Posted at 3:40 p.m. on April 17, 2019
The Brillion News
MADISON – Investors are increasingly turning to robo-advisers to help them manage their investment portfolios. The term “robo-adviser” refers to electronic platforms that provide automated investment advisory services to customers utilizing computer algorithms developed by the platform’s sponsors.
The ability to easily access roboadvisers via smartphone apps and online portals is contributing to their increasing popularity. The automated nature of the model often means robo-advisers may offer their services at a comparatively lower cost.
“If Wisconsin investors are considering a robo-adviser, they should be sure to examine all available information to make sure they understand the risks and benefits provided by this type of advice,” said Kathy Blumenfeld, Secretary-designee of the state Department of Financial Institutions. “They should make certain that it is appropriate for their short- and long-term needs.”
There are two general robo-advisory models. The ‘pure’ model is entirely automated with little-to-no ability for customers to receive personalized investment advice from a financial-services professional.

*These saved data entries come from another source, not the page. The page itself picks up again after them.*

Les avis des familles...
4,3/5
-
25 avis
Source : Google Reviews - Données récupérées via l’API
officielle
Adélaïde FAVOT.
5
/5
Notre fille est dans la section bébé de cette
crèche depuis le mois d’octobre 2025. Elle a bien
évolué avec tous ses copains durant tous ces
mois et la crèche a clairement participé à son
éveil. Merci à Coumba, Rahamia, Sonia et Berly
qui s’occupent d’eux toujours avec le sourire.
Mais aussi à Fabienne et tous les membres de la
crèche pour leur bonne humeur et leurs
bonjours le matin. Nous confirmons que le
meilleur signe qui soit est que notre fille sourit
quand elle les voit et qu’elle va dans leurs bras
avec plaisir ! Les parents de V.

A second model is a hybrid robo-adviser, which adds a level of human interaction – generally at a higher cost – allowing customers to work with a financial-services professional online or in person.
For information on who this model may serve and what things to consider before investing, the full advisory with further details are available below, on DFI’s website and from the North American Securities Administration Association here.

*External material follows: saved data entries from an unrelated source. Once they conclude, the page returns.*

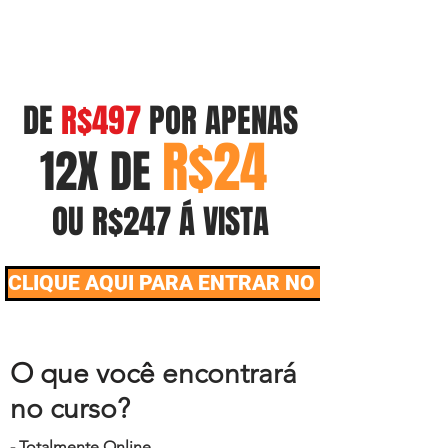
DE
R$497
POR APENAS
R$24
12X DE
OU R$247 Á VISTA
CLIQUE AQUI PARA ENTRAR NO CURSO AGO
O que você
encontrará
no curso?
- Totalmente Online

Robo-advisers are relatively new to the investing landscape but, like other advisers, they must be registered to offer investment advice. Before making any financial decisions following traditional or new models, ask questions and do your homework. To check the registration status of a securities firm or salesperson, call the Department of Financial Institutions’ Division of Securities at 608-266-2139, Monday through Friday between 8 a.m. and 4:30 p.m.

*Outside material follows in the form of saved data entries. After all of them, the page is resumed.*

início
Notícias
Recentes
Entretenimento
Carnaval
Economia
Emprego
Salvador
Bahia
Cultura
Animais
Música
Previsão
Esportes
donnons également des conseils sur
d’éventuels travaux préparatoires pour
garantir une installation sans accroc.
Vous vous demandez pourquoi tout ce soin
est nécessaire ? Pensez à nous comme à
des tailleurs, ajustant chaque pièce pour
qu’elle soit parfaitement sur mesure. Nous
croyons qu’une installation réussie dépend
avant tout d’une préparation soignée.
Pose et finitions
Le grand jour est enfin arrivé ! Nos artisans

The term “robo-adviser” refers to electronic platforms that provide automated investment advisory services to customers pursuant to computer algorithms developed by the platform sponsors. Robo-advisers thus in effect replace the roles of financial services professionals with computer algorithms. In so doing, robo-advisers may be able to offer useful services at comparatively low cost. Robo-advisers may be discretionary or non-discretionary – i.e., a customer may allow the platform to execute trades automatically on the customer’s behalf or may withhold trading authority and use the platform’s advice as a mere recommendation for the customer’s own investment decisions.